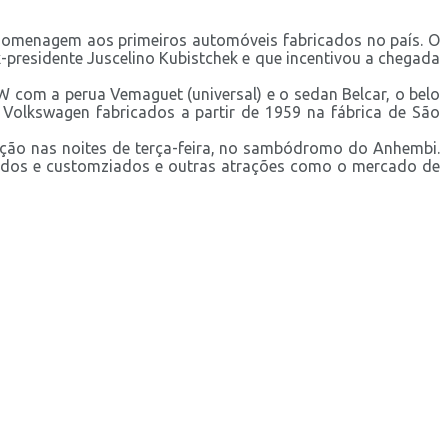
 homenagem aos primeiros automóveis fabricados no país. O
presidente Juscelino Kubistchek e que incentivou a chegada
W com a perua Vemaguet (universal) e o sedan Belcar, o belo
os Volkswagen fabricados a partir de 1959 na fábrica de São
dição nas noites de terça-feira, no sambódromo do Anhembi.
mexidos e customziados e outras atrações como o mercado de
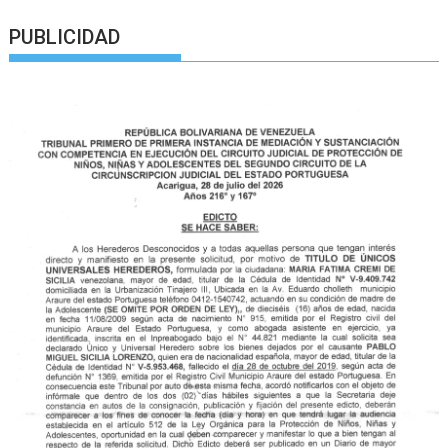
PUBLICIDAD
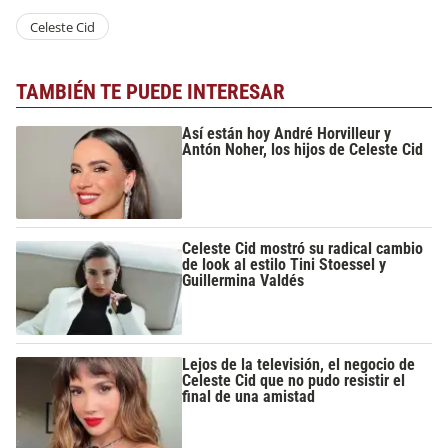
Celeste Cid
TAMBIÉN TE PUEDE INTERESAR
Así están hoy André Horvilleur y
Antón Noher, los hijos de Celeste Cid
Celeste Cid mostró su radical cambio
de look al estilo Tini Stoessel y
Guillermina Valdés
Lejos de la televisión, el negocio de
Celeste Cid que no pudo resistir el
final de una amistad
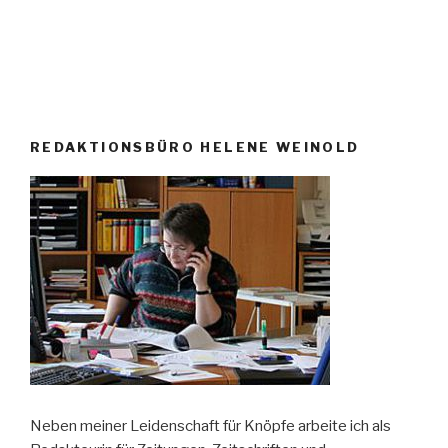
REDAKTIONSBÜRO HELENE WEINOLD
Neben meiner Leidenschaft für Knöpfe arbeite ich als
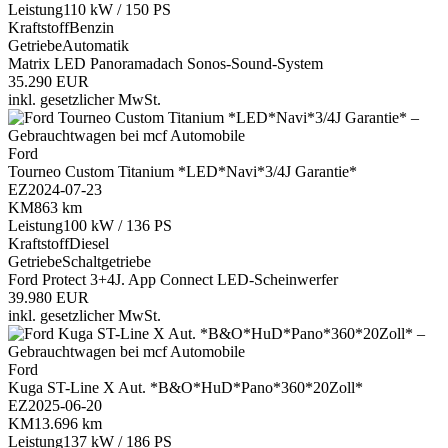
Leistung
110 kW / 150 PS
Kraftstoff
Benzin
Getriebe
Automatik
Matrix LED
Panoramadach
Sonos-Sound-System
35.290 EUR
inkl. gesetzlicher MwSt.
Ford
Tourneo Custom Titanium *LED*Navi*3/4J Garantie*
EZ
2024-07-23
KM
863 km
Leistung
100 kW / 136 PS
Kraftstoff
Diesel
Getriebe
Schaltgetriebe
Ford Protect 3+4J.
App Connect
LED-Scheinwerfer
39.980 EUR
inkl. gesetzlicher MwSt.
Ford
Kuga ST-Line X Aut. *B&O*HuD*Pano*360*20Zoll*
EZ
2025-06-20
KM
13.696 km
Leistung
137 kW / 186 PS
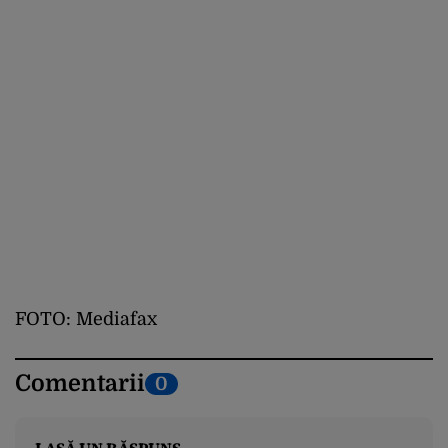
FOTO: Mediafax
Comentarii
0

-*-*-

Transcribe each line of the material above verbatim, but do not include the images.

**THE COMPLETED TASK:**
 homenagem aos primeiros automóveis fabricados no país. O
presidente Juscelino Kubistchek e que incentivou a chegada
W com a perua Vemaguet (universal) e o sedan Belcar, o belo
os Volkswagen fabricados a partir de 1959 na fábrica de São
dição nas noites de terça-feira, no sambódromo do Anhembi.
mexidos e customziados e outras atrações como o mercado de
PUBLICIDAD
Celeste Cid
TAMBIÉN TE PUEDE INTERESAR
Así están hoy André Horvilleur y
Antón Noher, los hijos de Celeste Cid
Celeste Cid mostró su radical cambio
de look al estilo Tini Stoessel y
Guillermina Valdés
Lejos de la televisión, el negocio de
Celeste Cid que no pudo resistir el
final de una amistad
REDAKTIONSBÜRO HELENE WEINOLD
Neben meiner Leidenschaft für Knöpfe arbeite ich als
Leistung
110 kW / 150 PS
Kraftstoff
Benzin
Getriebe
Automatik
Matrix LED
Panoramadach
Sonos-Sound-System
35.290 EUR
inkl. gesetzlicher MwSt.
Ford
Tourneo Custom Titanium *LED*Navi*3/4J Garantie*
EZ
2024-07-23
KM
863 km
Leistung
100 kW / 136 PS
Kraftstoff
Diesel
Getriebe
Schaltgetriebe
Ford Protect 3+4J.
App Connect
LED-Scheinwerfer
39.980 EUR
inkl. gesetzlicher MwSt.
Ford
Kuga ST-Line X Aut. *B&O*HuD*Pano*360*20Zoll*
EZ
2025-06-20
KM
13.696 km
Leistung
137 kW / 186 PS
FOTO: Mediafax
Comentarii
0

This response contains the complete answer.